Viewers in 1962 were similarly faced with the size of the film and its unavoidably high quality but they were also faced with a 4-hour long test of patience. The resulting Academy Awards race of which Lawrence of Arabia was the prime beneficiary was filled with eye opening blockbusters, a few noteworthy dramas and genre films and a couple of important foreign films that were largely overlooked but have since become part of the global film culture.

In the first category belong three of the Best Picture nominees including The Longest Day, a now-dated all-star laden depiction of the D-Day landing at Normandy beach, The Music Man, Robert Preston's cinematic triumph following literally hundreds of Broadway performances, and Mutiny on the Bounty, the 1960s reworking of the classic mutineer's tale. To the second category of important dramas and genre films belong the fifth Best Picture nominee To Kill a Mockingbird, the non-nominated but seminal Western The Man Who Shot Liberty Valence and Whatever Happened to Baby Jane.

Three other noteworthy classics were left out of the major American awards and have retrospectively distinguished themselves as great pieces of movie art. This acclaim rests both on what they represent in terms of nailing the prevailing mood of their times but also in terms of how they stretched the number of realizable subjects for movies.

Perhaps foremost among them is Jules and Jim, the French story of a complex ménage a trois with fatalistic overtones. Now seen as a cornerstone of the French New Wave which was introduced through the group of critics once closely associated with the Cahiers du Cinema, Jules and Jim is a masterwork without adequate compliment in American movies.

Not that Academy voters were exclusively unwilling to assimilate foreign films into their awards categories, English-speaking and British-originated films excepted. The Manchurian Candidate is a remarkable American film that was largely quashed through studio confusion and audience disinterest. Its tale of political intrigue resonated strongly after Kennedy's assassination and can now be rightly viewed as ahead of its time.

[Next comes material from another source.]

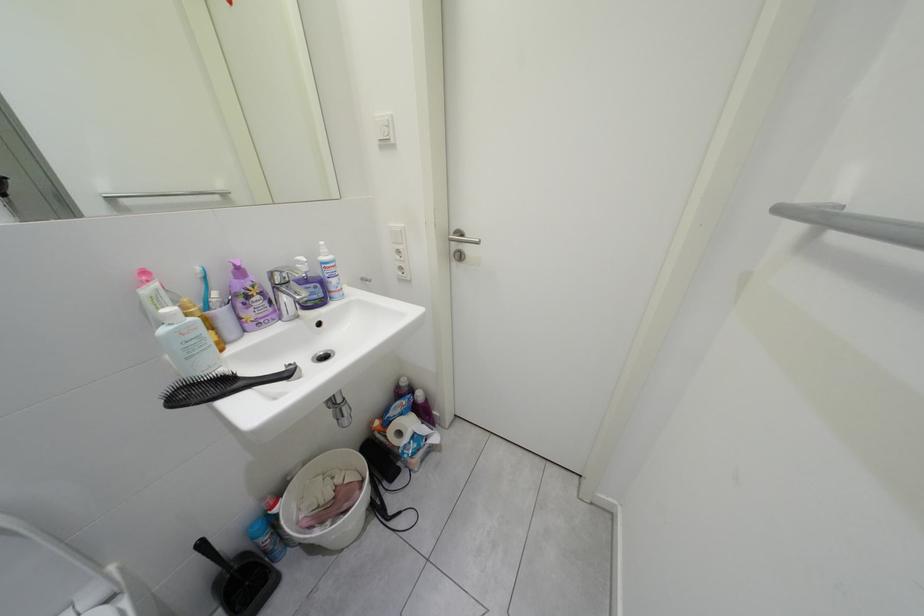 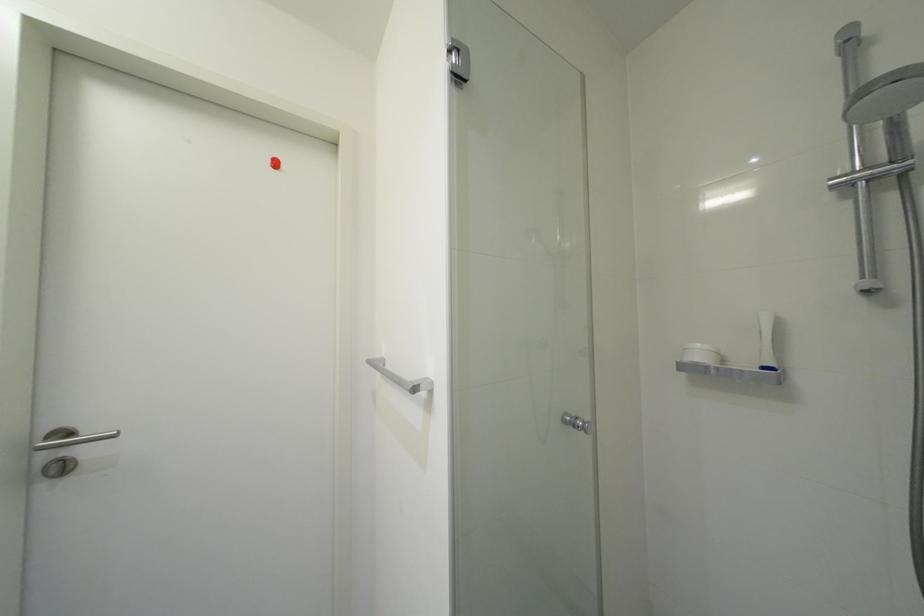 Question: The camera is either moving clockwise (left) or counter-clockwise (right) around the object. The first image is from the beginning of the video and the second image is from the end. Is the camera moving left or right when shooting the video?

Choices:
 (A) Left
 (B) Right

Answer: (A) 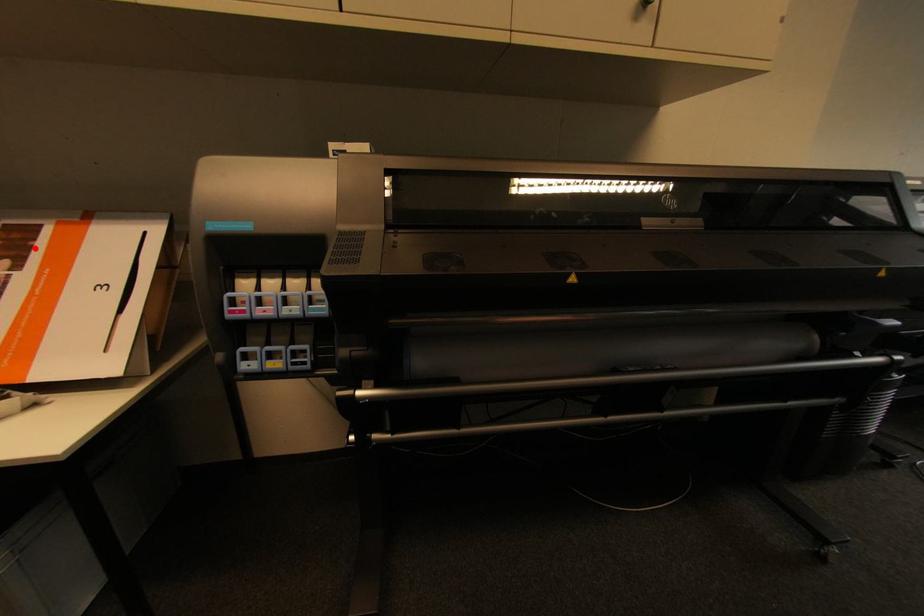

The third film with a considerable post-1962 reputation is slasher movie grandfather Peeping Tom that, along with Psycho, created a new way to impose the apparatus of making movies into horror movies. Thus the camera was freed to assault viewers and on-screen actors as never before with the activity of shooting moving pictures likened to murder through the acts of the film's "peeping tom."

Altogether these varied films point out that while Lawrence of Arabia is one of the great aesthetic achievements in moviemaking, not least because of its awesome cinematography and austere beauty. But this short list of films, idiosyncratic by all accounts when considering other titles that have also distinguished themselves, points out how one movie, regardless of its merit and excellence, can sometimes overwhelm critical judgment of other works as being equally worthy of regard and acclaim.

In short, the Best Picture awarded Sam Spiegel for his production of Lawrence of Arabia is demonstrably the just rewards for a veteran filmmaking staff even if more thematically exciting was being worked out in other films that didn't require 4-hours running time and an intermission.